Bulgular, annelerin gebeliğin ilk 16 haftasında soğuk algınlığı veya grip gibi bir enfeksiyon geçirmesi durumunda yenidoğanların yanıt inhibisyonunun yüzde 27 oranında azaldığını gösteriyor. Ancak annenin ilk 16 haftada daha yüksek kolin seviyelerine sahip olması durumunda bu etki engellenmiştir.

Ebeveynler ayrıca çocuklarının bir yıldaki davranışlarını anlattılar. Bu raporlar, anneleri enfekte olan ve daha düşük kolin seviyelerine sahip çocukların, dikkat etme, sessizce oynama ve ebeveynleriyle kucaklaşma becerilerinin önemli ölçüde azaldığını göstermektedir. Annenin daha yüksek kolin seviyeleri varsa bu etkiler meydana gelmedi.

Bu davranışsal özellikler, enfeksiyonu olan ve daha düşük kolin seviyeleri olan kadınların çocuklarında yüzde 28 oranında azaltılan bir “öz düzenleme” ölçeğinde özetlenmiştir. Daha yüksek kolin seviyeleri, enfeksiyonu olan kadınların çocuklarında normal seviyelere kendi kendini düzenlemeyi geliştirdi.

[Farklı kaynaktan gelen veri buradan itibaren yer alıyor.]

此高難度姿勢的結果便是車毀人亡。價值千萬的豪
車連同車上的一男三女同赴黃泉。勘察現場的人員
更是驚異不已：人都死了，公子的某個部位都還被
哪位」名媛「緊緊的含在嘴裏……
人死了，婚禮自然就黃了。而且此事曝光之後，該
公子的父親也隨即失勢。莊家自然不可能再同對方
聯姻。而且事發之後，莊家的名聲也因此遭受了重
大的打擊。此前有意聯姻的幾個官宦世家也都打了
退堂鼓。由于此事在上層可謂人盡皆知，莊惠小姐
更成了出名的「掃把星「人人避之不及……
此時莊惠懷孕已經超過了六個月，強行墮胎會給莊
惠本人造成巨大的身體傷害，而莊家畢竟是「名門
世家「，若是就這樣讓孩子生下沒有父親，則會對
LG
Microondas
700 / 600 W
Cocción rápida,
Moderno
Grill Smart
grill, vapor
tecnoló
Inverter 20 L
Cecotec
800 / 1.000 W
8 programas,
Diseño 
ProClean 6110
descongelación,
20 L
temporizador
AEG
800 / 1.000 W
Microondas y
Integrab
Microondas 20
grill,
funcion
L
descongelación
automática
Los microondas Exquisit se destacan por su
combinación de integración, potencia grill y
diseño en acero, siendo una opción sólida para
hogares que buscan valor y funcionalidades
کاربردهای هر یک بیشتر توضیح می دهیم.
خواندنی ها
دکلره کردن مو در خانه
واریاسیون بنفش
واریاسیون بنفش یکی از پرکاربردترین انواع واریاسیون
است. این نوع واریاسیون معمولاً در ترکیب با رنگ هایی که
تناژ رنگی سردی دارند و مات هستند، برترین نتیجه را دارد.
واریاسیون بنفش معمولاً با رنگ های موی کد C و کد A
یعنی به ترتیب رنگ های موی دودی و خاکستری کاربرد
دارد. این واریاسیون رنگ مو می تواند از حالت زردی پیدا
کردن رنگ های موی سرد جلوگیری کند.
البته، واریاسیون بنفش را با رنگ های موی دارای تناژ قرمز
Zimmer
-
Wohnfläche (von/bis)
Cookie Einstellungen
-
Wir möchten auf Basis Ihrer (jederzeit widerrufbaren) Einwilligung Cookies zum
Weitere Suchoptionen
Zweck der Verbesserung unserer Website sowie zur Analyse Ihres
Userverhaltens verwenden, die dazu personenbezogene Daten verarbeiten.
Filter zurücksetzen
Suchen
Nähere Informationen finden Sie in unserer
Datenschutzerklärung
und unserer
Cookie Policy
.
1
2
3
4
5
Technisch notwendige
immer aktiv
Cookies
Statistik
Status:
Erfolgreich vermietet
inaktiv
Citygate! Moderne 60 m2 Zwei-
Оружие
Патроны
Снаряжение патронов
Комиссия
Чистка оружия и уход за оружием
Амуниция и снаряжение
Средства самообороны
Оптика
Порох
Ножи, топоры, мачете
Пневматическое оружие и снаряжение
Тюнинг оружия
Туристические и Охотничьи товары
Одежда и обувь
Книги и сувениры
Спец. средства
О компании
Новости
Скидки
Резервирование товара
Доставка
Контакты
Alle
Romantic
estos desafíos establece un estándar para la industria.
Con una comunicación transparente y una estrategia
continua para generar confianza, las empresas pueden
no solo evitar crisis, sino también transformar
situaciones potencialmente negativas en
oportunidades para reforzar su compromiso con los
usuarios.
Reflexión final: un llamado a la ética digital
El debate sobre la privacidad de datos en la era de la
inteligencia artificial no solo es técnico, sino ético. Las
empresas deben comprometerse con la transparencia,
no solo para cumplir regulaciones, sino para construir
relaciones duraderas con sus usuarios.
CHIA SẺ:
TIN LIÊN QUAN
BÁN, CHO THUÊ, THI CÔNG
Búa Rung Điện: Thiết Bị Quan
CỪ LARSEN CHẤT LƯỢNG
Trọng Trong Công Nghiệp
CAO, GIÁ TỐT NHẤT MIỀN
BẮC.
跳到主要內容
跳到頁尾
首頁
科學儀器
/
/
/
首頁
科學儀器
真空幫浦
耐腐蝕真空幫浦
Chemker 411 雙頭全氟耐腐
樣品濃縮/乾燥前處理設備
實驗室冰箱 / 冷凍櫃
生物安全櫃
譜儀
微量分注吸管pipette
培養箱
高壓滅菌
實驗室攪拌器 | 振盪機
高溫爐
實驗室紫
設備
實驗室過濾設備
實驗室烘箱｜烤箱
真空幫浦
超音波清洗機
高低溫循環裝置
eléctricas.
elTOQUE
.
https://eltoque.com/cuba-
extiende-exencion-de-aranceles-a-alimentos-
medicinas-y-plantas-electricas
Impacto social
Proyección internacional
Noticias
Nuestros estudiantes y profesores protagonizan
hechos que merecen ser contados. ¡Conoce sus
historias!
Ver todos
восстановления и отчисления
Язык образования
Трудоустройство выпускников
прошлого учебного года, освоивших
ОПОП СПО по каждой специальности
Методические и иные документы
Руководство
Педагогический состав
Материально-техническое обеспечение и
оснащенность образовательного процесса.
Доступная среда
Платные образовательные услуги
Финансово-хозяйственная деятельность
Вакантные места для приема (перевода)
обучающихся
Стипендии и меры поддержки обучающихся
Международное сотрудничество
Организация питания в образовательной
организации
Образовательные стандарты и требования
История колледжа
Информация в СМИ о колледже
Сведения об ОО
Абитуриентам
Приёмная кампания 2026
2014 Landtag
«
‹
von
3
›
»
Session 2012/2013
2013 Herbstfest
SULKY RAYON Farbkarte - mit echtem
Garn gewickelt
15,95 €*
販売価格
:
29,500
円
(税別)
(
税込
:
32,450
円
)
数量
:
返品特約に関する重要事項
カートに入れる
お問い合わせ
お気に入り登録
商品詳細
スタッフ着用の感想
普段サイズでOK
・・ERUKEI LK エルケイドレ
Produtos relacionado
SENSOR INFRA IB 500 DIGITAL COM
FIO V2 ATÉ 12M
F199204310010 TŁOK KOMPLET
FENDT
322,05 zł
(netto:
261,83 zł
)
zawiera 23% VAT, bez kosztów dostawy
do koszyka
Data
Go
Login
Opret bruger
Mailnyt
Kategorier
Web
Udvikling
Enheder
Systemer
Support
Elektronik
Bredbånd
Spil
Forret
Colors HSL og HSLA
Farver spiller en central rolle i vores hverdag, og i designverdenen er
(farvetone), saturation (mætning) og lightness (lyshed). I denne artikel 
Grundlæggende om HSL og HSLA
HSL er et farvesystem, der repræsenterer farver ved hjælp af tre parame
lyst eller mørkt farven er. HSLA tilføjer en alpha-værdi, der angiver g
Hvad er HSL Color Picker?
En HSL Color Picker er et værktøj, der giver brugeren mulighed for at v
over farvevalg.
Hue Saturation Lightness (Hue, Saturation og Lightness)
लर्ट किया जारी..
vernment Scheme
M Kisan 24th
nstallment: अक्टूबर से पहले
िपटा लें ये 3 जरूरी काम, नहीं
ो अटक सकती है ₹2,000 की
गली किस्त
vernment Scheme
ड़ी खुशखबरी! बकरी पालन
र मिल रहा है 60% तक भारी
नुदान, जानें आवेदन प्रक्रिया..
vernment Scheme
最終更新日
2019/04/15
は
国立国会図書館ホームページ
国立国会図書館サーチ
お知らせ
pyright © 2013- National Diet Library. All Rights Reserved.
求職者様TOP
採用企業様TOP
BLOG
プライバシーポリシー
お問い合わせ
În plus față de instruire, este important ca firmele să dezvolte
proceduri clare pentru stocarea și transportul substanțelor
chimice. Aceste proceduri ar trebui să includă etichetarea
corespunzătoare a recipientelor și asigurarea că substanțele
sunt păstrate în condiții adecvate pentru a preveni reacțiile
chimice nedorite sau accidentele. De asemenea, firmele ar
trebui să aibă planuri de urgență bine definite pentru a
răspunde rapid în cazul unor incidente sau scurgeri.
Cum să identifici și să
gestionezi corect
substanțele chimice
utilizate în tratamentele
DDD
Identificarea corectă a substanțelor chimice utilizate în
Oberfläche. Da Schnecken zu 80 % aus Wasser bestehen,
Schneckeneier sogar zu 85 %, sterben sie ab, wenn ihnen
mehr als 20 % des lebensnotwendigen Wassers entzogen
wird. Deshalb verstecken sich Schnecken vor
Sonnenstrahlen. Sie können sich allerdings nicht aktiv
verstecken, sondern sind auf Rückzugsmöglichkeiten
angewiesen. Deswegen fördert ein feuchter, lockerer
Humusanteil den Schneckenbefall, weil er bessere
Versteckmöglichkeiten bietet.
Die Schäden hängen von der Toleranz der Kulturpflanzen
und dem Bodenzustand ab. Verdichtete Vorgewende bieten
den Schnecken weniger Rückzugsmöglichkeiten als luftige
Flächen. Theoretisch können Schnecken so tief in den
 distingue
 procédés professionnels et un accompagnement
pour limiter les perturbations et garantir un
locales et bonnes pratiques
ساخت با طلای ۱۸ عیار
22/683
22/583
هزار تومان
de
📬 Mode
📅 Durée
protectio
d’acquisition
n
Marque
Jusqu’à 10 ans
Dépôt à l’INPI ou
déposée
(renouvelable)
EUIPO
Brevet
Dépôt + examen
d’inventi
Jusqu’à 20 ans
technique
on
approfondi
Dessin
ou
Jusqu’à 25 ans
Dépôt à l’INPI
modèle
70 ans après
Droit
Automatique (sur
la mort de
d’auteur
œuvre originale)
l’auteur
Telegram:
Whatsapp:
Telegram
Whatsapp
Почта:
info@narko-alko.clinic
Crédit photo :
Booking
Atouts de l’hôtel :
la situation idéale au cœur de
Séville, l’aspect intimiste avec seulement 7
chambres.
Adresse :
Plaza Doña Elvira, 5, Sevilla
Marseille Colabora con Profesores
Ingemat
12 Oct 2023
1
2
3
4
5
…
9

Ek olarak, anneleri enfeksiyon geçiren 53 çocuktan beşi (yüzde 9,4), enfeksiyonu olmayan annelerin 83 çocuğundan birine kıyasla, normal bir örneklemin en düşük beşinci persentilinde düzenleme düzeylerine sahipti. Bu etki, annelerinin hamilelikte daha yüksek kolin seviyelerine sahip olması durumunda ortaya çıkmadı. Daha fazla kolin içeren yiyecekler yemeye teşvik edilmesine rağmen, kadınların sadece yüzde 25'inde uygun kolin seviyeleri bulundu.

Vücut kendi başına bir miktar kolin oluşturur ve ayrıca karaciğer, kırmızı et ve yumurta gibi bazı yiyeceklerde doğal olarak bulunur. Bununla birlikte, hamile kadınların yüzde 75 kadarı hamilelik sırasında önerilenden daha az kolin tüketir (günde 450 mg kolin). Ek olarak, doğum öncesi vitaminlerde çok az miktarda bulunur veya hiç yoktur. Reçetesiz temin edilebilen ve şimdi Amerikan Tabipler Birliği tarafından önerilen takviyeler, bebek bekleyen annelerin bebeğinin gelişimini korumak için kolin seviyelerini artırmasına yardımcı olabilir.